Lesser Pecker at Rickmansworth – 8th & 10th Mar

Lesser Spotted Woodpecker is a bird I have seen just twice before. So reports of a pair in recent days at Rickmansworth Aquadrome in Hertfordshire tempted me out for a 44 mile Sunday drive along the M40 and M25. On my arrival at 07:45 it was the kind of calm, sunny morning I understand to be best for sightings of this difficult to locate species. The directions on RBA were “at the sailing club end of the causeway”.

There are two LNRs on the former gravel workings here: the Aquadrome and neighbouring Stocker’s Lake. The former is more like a public park, the latter is wilder and the “causeway” runs between them. As I approached two birders were clearly on a LSW and one of them showed me the bird, a male in his scope. It was in a large Oak tree on an island in Stocker’s Lake but soon moved as they do. In trying to relocate it for myself I had a couple of glimpses as the LSW moved around but no more, and it drummed a number of times. Though I have heard this in the past I gained a better impression here of the sound being lighter and lasting longer than a Great Spotted Woodpecker, one of which was drumming nearby for comparison.

Lesser Spotted Woodpecker (c) rights of owner reserved

Lesser Spotted Woodpecker
© rights of owner reserved

Six birders had now gathered. The Oak was also being favoured by a pair of Stock Dove, Ring-necked Parakeet came and went, and various small birds confused the issue. Irritating Canada Geese on the lake kept up a cacophony of honking and passers by asked the inevitable questions. The Lesser Peckers’ presence in the area seemed to be common knowledge amongst dog walkers though.

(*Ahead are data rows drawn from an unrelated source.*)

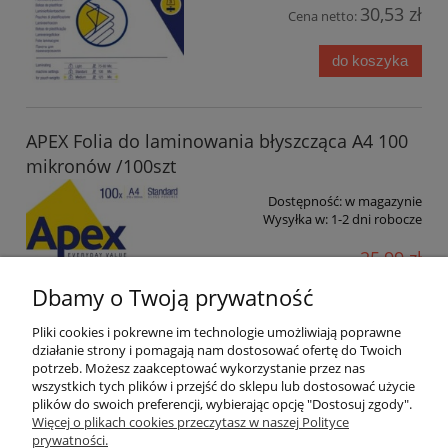
30,53 zł
Cena netto:
do koszyka
APEX Folia do laminowania błyszcząca A4 100
mikronów /100szt
Dostępność:
w magazynie
Wysyłka w:
1-2 dni robocze
25,99 zł
zawiera 23% VAT, bez kosztów
Dbamy o Twoją prywatność
dostawy
21,13 zł
Cena netto:
Pliki cookies i pokrewne im technologie umożliwiają poprawne
działanie strony i pomagają nam dostosować ofertę do Twoich
potrzeb. Możesz zaakceptować wykorzystanie przez nas
do koszyka
wszystkich tych plików i przejść do sklepu lub dostosować użycie
plików do swoich preferencji, wybierając opcję "Dostosuj zgody".
Więcej o plikach cookies przeczytasz w naszej Polityce
prywatności.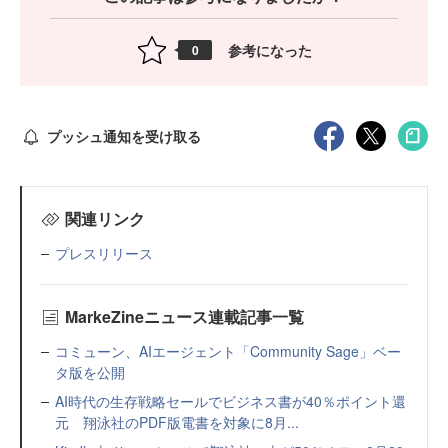
参考になった
0
プッシュ通知を受け取る
関連リンク
プレスリリース
MarkeZineニュース連載記事一覧
コミューン、AIエージェント「Community Sage」ベー
タ版を公開
AI時代の生存戦略セールでビジネス書が40％ポイント還
元 翔泳社のPDF版電書を対象に8月...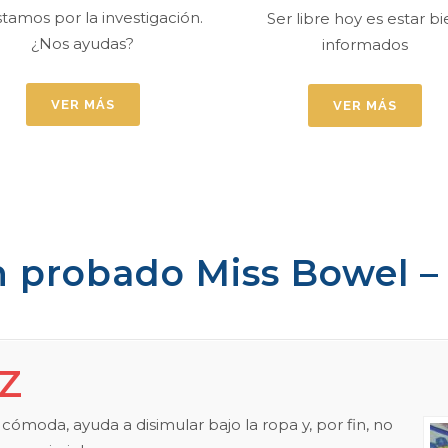
tamos por la investigación.
Ser libre hoy es estar b
¿Nos ayudas?
informados
VER MÁS
VER MÁS
n probado Miss Bowel –
Z
ómoda, ayuda a disimular bajo la ropa y, por fin, no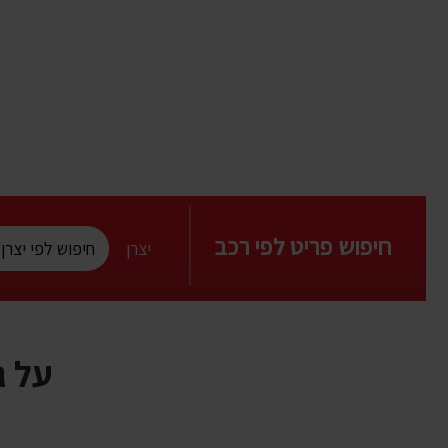
חיפוש פריט לפי רכב
יצרן
על ג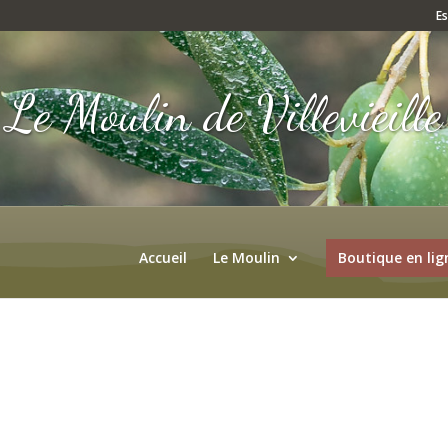
E
Le Moulin de Villevieille
Accueil
Le Moulin
Boutique en lig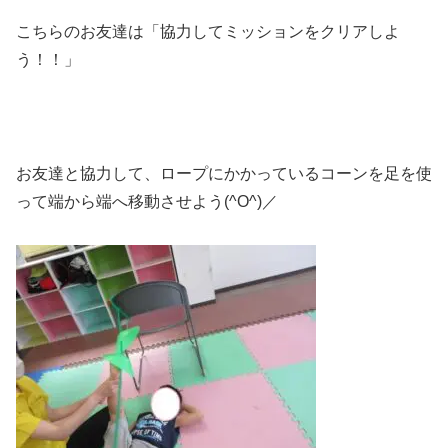
こちらのお友達は「協力してミッションをクリアしよ
う！！」
お友達と協力して、ロープにかかっているコーンを足を使
って端から端へ移動させよう(^O^)／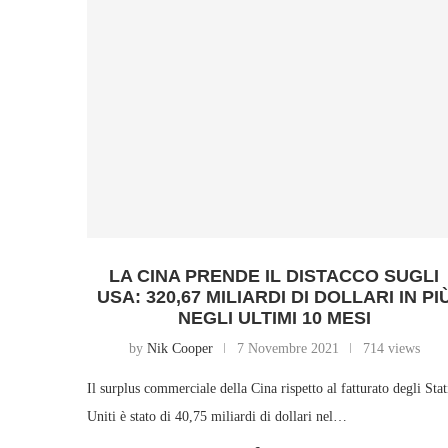
LA CINA PRENDE IL DISTACCO SUGLI
USA: 320,67 MILIARDI DI DOLLARI IN PI
NEGLI ULTIMI 10 MESI
by
Nik Cooper
7 Novembre 2021
714 views
Il surplus commerciale della Cina rispetto al fatturato degli Stat
Uniti è stato di 40,75 miliardi di dollari nel…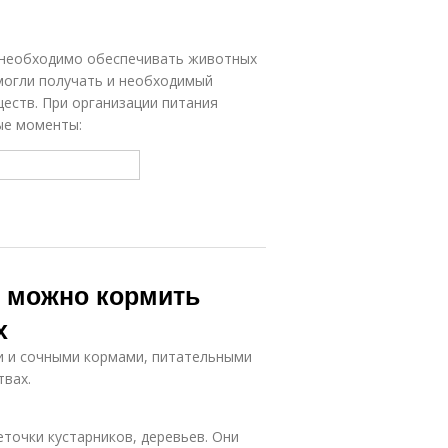
 необходимо обеспечивать животных
могли получать и необходимый
еств. При организации питания
ые моменты:
 можно кормить
х
ми и сочными кормами, питательными
твах.
точки кустарников, деревьев. Они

At 9am a bird returned to the Oak tree and began drumming again but I managed just another brief glimpse before the Great Spot saw it off. At least I now knew which “dead branch” was being referred to by those around me, since there were various of them to select from. I watched that place where the LSW came back to for the next hour, during which the other birders all drifted off and the forecast cloud set in, but without success.


The location for these Herts birds is by the “you are here” label at the bottom left of this site plan (above). I had gained a third Lesser Pecker sighting but not satisfying or self-found views. My previous experiences of this species at Church Wood, Bucks (Feb 2012) and Cothill, Oxon (Apr 2013) were much better. Hence I decided to come back here earlier on another calm, sunny morning if possible. On Monday I received a call from Oxonbirder Ewan Urquhart who was interested in seeing the LSW himself, and we revisited this Tuesday morning.

Within minutes of our arrival just before 7am, the sound of drumming commenced from a little further back than the Stocker’s Lake island, but we could not locate the bird at once. I trained my scope onto the same spot as Sunday, that was said to be the LSW’s favoured drumming post, and waited. Then at 07:20 the drumming was clearly coming from the large Oak tree, and there in my scope was the male bird. We watched for a few minutes as it drummed, then preened and eventually flew off to one side; and that was both a satisfying and self-found view. Mission accomplished. More birders (pictured below) came and went in the next three hours but the LSW was not seen by anyone again before Ewan (second from right) and I left at 10:30.